*** Opening Data ***

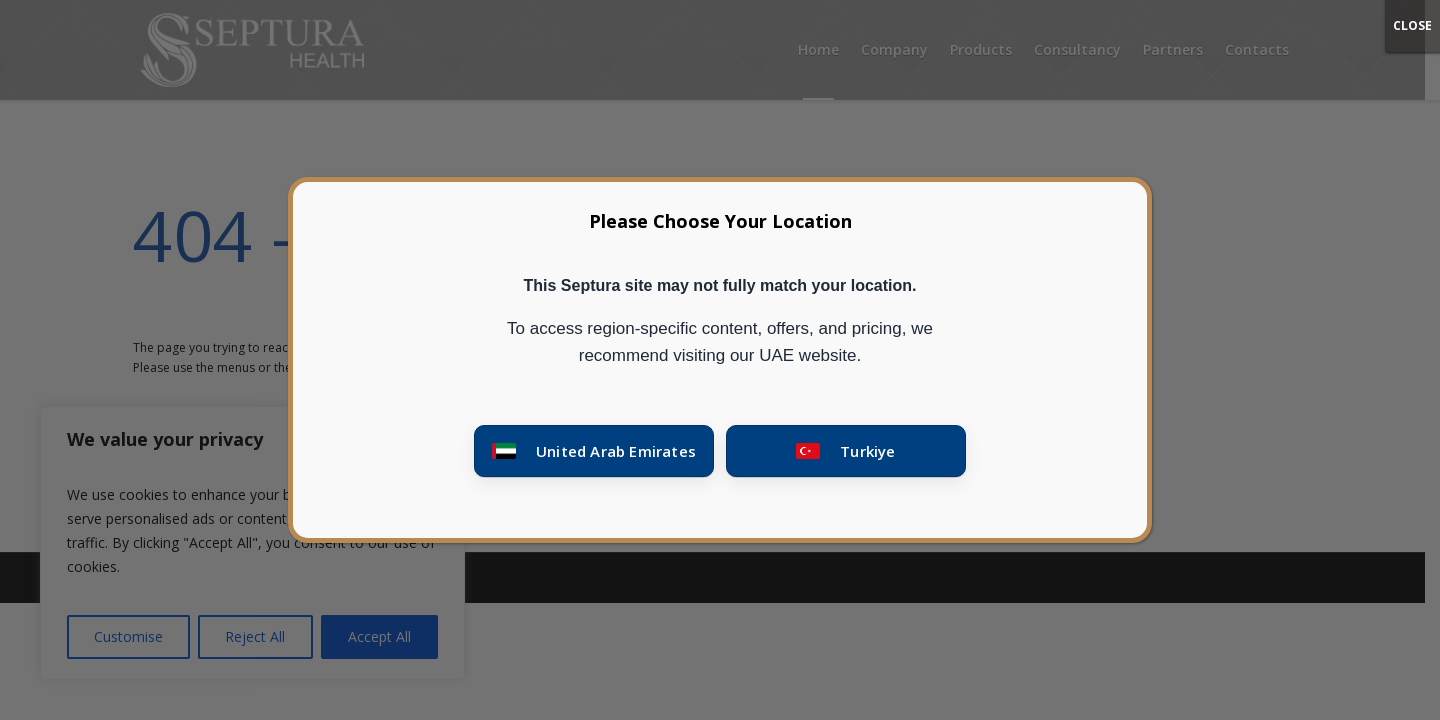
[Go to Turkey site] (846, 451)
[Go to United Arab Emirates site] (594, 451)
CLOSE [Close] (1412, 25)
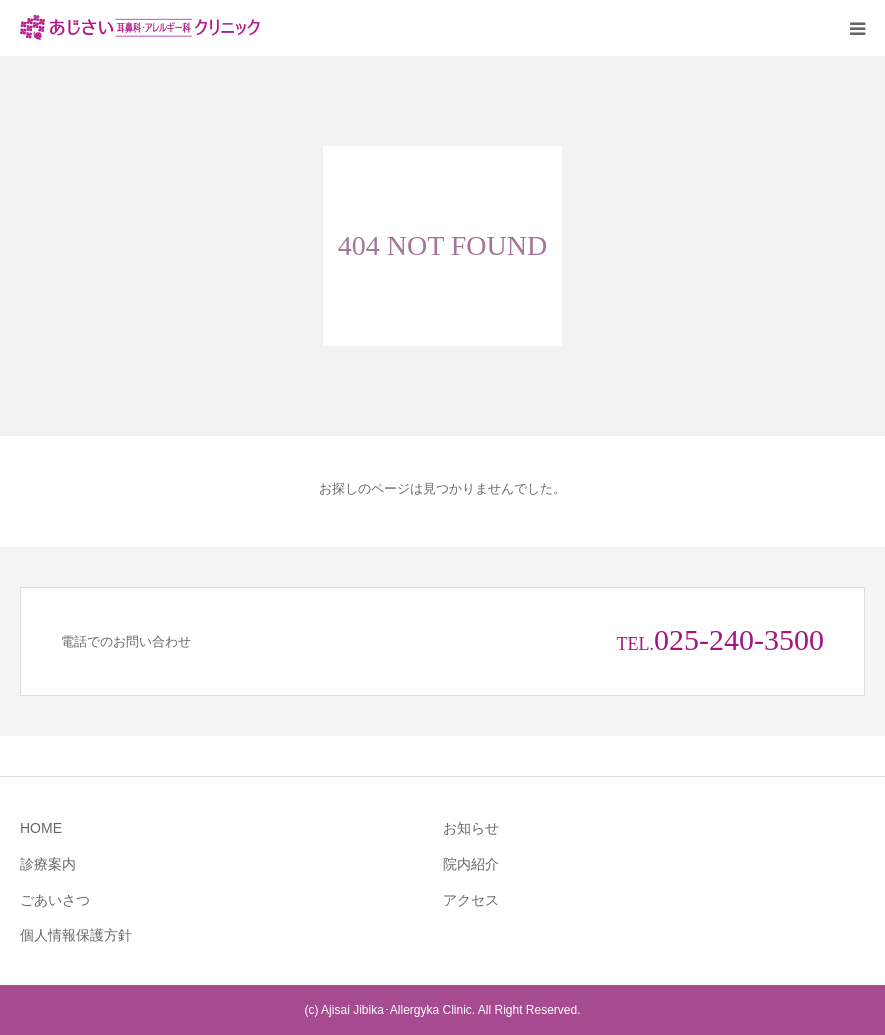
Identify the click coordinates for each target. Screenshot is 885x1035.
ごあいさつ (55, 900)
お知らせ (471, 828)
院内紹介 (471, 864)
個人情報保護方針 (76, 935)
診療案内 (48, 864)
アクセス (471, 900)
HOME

*** Closing Data ***

* Goal of the exercise: Please return a copy of each line in the entries that has the string "site".

* Answer section:
[Go to Turkey site] (846, 451)
[Go to United Arab Emirates site] (594, 451)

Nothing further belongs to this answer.